İlerleyen yıllarda Karin Krog ile olan sanatsal ortaklığını duygusal bir zemine taşıyarak sanatçı ile evlenen ve bir süredir Oslo’da yaşamakta olan Surman’ın kariyerinde Jack DeJohnette’nin de ayrı bir yeri vardır. Davulda postmodern üslubun “baba”sı olarak selamlanan DeJohnette ile duo olarak ilk kez The Amazing Adventures of Simon Simon (1981) albümü için stüdyoya giren Surman’ın DeJohnette ile olan dostluğu yıllar önceye uzanır. İkilinin yolları ilk olarak 1968 yılında DeJohnette’nin Bill Evans’ın triosunda çaldığı dönemde kesişir. O dönemde Ronnie Scott’s Club’da bir jam session ile başlayan Surman DeJohnette dostluğu, Surman’ın 1974’de bir süreliğine New York’a taşındığı dönemde de devam eder. Karl Berger’s Creative Music Studio oluşumunda birlikte dersler veren Surman ve DeJohnette ilerleyen yıllarda Invisible Nature (2000) ve Free and Equal (2001) albümleri için yeniden kayıt odasına girerler. Surman, müziğe ilk piyanist olarak başlayan ve piyanist olarak kayıtlar gerçekleştiren DeJohnette ile son olarak 2008 yılında (John Abercrombie, Drew Gross) Brewster’s Rooster albümünü kaydeder. 1980’ler ve sonrasındaki on yıllık dönemde John Taylor, Tony Oxley, Kenny Wheeler, Elvin Jones, Paul Bley, Bill Frisell, Miroslav Vitous, Gil Evans, Tomasz Stańko, Paul Motian gibi her biri caz tarihinde ayrı bir yere sahip, birçok isim ile çalışan Surman sahne çalışmalarının yanısıra, sahne sanatları için de müzik yazmayı ihmal etmez. Amerikalı dansçı ve koreograf Carolyn Carlson ile olan işbirliğinin yanısıra, Avrupa’dan da çeşitli dans toplulukları için müzikler yazan Surman’ın bestelediği müzikler arasında hiç şüphesiz en ünlü olan Sadlers Wells Royal Ballet için yazmış olduğu “Private City” eseridir. Aynı isim ile ECM’den çıkan albüm Surman’ın en ilginç ve beğenilen albümlerinden biridir.
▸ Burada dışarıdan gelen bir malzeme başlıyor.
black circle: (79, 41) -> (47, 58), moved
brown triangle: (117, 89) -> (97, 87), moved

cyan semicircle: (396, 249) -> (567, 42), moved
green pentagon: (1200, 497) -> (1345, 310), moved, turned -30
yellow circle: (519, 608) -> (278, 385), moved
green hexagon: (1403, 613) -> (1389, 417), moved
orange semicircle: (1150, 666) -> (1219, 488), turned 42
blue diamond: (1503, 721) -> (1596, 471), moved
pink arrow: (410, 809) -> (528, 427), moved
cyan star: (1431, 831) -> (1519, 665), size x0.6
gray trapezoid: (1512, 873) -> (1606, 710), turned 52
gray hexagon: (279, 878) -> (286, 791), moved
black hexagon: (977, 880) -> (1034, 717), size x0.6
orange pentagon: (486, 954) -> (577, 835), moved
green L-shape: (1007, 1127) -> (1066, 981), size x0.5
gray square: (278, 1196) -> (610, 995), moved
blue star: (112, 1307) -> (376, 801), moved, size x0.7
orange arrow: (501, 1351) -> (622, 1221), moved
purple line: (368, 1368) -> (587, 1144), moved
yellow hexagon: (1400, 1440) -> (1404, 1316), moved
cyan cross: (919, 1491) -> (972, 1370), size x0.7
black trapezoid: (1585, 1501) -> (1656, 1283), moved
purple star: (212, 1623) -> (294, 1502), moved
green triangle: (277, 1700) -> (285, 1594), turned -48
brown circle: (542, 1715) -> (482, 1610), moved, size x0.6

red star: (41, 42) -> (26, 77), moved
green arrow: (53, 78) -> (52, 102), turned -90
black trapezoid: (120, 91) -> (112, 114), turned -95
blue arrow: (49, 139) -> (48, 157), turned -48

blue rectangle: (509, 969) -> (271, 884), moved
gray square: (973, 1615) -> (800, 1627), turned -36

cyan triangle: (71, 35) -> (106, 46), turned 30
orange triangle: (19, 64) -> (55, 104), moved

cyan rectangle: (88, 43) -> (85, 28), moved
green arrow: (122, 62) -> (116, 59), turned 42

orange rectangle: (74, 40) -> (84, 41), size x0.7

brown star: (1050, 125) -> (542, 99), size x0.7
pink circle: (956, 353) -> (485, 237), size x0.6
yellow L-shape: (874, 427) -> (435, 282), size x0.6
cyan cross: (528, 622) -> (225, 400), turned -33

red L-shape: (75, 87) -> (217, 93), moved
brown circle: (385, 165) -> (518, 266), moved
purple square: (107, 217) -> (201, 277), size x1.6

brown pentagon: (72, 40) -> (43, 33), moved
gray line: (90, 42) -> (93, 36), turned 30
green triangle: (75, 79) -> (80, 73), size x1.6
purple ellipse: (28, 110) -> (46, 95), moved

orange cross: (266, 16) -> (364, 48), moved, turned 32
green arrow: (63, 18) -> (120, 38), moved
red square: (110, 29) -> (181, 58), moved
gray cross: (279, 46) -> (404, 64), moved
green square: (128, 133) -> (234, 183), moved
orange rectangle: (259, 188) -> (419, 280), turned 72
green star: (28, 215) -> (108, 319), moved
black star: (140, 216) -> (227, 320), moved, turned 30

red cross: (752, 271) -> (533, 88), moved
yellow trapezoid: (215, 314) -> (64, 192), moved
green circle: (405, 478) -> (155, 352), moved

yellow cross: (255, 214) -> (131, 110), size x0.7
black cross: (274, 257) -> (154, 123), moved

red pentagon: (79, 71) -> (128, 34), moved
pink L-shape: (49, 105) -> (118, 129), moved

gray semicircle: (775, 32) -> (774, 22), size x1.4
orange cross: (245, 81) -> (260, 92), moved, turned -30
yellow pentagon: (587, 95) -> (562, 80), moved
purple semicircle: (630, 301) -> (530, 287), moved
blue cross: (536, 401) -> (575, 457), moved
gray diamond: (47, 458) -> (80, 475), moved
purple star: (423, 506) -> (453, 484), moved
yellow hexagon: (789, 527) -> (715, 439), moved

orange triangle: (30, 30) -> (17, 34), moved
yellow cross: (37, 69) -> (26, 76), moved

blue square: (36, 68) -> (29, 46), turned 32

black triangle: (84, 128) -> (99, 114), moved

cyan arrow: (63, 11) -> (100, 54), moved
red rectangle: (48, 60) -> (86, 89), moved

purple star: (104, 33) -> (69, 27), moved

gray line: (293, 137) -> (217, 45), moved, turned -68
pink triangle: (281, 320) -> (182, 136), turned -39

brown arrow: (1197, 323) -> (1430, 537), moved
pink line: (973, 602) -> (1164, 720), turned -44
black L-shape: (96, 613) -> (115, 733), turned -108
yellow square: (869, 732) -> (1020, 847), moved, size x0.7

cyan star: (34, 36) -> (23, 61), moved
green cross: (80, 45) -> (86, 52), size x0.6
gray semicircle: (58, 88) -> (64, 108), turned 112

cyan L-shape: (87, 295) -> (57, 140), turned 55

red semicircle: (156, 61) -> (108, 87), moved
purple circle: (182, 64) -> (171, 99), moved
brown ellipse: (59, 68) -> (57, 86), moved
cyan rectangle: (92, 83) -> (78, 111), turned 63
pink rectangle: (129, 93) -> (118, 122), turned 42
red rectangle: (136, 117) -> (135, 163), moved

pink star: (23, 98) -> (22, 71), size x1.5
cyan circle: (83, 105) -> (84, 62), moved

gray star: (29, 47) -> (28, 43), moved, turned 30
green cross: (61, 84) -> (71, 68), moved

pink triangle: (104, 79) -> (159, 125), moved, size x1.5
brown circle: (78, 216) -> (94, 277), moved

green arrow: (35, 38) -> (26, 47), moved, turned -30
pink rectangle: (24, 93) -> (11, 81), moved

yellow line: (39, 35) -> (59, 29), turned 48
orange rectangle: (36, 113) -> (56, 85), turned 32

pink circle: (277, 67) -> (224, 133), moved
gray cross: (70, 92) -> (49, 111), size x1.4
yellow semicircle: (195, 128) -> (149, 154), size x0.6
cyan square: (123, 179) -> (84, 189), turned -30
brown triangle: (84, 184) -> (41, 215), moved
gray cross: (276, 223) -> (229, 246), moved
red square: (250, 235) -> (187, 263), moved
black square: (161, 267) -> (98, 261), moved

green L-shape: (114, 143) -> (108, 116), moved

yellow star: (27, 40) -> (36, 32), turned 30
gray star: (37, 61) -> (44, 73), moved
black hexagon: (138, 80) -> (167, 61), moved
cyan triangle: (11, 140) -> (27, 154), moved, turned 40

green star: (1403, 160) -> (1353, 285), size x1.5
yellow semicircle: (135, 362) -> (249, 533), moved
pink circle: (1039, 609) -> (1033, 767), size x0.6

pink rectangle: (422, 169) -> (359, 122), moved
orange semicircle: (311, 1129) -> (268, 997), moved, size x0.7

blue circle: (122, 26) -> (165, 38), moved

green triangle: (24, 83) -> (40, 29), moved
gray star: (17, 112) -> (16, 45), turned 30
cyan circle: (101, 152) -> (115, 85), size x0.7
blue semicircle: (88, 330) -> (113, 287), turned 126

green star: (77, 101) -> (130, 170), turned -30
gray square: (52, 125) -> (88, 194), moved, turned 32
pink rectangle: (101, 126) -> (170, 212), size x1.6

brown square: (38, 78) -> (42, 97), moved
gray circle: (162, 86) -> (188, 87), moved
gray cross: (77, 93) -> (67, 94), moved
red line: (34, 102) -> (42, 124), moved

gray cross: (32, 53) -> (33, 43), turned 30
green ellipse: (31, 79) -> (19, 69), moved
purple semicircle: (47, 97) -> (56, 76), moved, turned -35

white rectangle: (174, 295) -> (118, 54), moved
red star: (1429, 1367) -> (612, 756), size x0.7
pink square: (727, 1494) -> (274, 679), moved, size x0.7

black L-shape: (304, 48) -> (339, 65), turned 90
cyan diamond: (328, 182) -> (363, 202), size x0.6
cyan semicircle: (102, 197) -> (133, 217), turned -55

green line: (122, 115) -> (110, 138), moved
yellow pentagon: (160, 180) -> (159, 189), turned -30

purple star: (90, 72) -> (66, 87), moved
Klasik Müzik ile Caz Arasında Bir Yerde
Surman’ın kariyerinin son on yıllık döneminde belirgin bir şekilde ön plana çıkan fikirlerden biri de müzisyenin yaylı çalgılar ile doğaçlama müziğin bir arada var olabileceği çalışmalara göstermiş olduğu ilgidir. İlk olarak 2000’de Chris Laurence (kontrbas) ve Trans4mation yaylı dörtlüsü ile Coruscating albümünü Surman, bu ekip ile 2007 yılında bir kez daha stüdyoya girerek The Spaces in Between albümünü kaydeder. Tamamı Surman’ın bestelerinden oluşan The Spaces in Between albümü her ne kadar yaylılar soundunun ön planda olduğu bir çalışma gibi gözükse de, her notasında Surman’ın İskandinav folklorüne olan ilgisini inceden inceye hissettirdiği bir çalışmadır. Yaylılar tarafında birkaç parçada armonik yapı olarak neredeyse klasik dönem akor kurulumlarına ve cümle yapılarına yer vermiş olan Surman özellikle bariton ve soprano saksafonlarda çaldığı sololarla bu klasik düzenin çok ötesinde geçer...
Bitirirken
Caz doğası gereği özellikle yirminci yüzyılın ikinci yarısından bu yana çok yönlü ve çok odaklı bir müzik türü oldu. Bu çok yönlülük içinde çok az müzisyen Surman kadar engin bir hayal gücüne sahip olmuş ve birbirlerinden böylesine farklı sesleri bir araya getirerek kendi sesinin bir parçası kılmıştır. Hiç şüphesiz Surman’ı biricikleştiren en önemli noktalardan biri budur.